To investigate why a healthy lifestyle may help to reduce the risk of depression a number of factors were examined, including analyzing close to 33,000 MRIs which revealed a number of regions in the brain where a larger volume of neurons of connections was linked to maintaining a healthy lifestyle. These regions included the hippocampus, amygdala, pallidum, and the thalamus.
When examining markers in the blood for markers indicating problems with the immune system or metabolism, among those found to be linked to lifestyle were C-reactive protein and triglycerides, and previous studies are supportive of these links.
Overall, numerous previous studies support all of the researchers' links found in this study. For example, exposure to stress can affect how well blood sugar is regulated, which can lead to the deterioration of immune functions and accelerated age-related damage to cells and molecules within the body. Maintaining a sedentary lifestyle and insufficient sleep can restrict the body’s ability to respond to stress, and loneliness/lack of social support have been found to increase the risk of infections as well as increase markers of immune deficiency.

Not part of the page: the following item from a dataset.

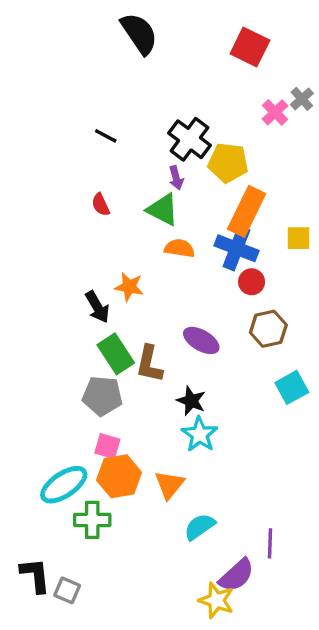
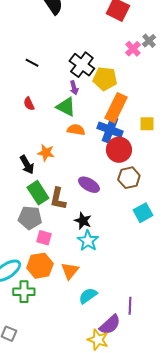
red circle: (252, 282) -> (119, 150), size x1.6
pink square: (107, 446) -> (44, 238), moved

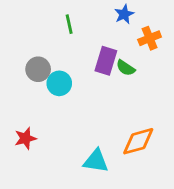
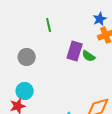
blue star: (124, 14) -> (100, 19), moved
cyan circle: (59, 83) -> (25, 91), moved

The researchers suggest that the pathway from lifestyle to immune and metabolic functions was found to be the most significant, meaning that a poorer lifestyle impacts our immune system as well as our metabolism which in turn increases the risk of depression.
“We’re used to thinking of a healthy lifestyle as being important to our physical health, but it’s just as important for our mental health. It’s good for our brain health and cognition, but also indirectly by promoting a healthier immune system and better metabolism,” said Dr Christelle Langley, who is also from the Department of Psychiatry at the University of Cambridge.
Professor Jianfeng Feng, from Fudan University and Warwick University, added: “We know that depression can start as early as in adolescence or young adulthood, so educating young people on the importance of a healthy lifestyle and its impact on mental health should begin in schools.”
As with anything you read on the internet, this article should not be construed as medical advice; please talk to your doctor or primary care provider before changing your wellness routine. This article is not intended to provide a medical diagnosis, recommendation, treatment, or endorsement.
Content may be edited for style and length.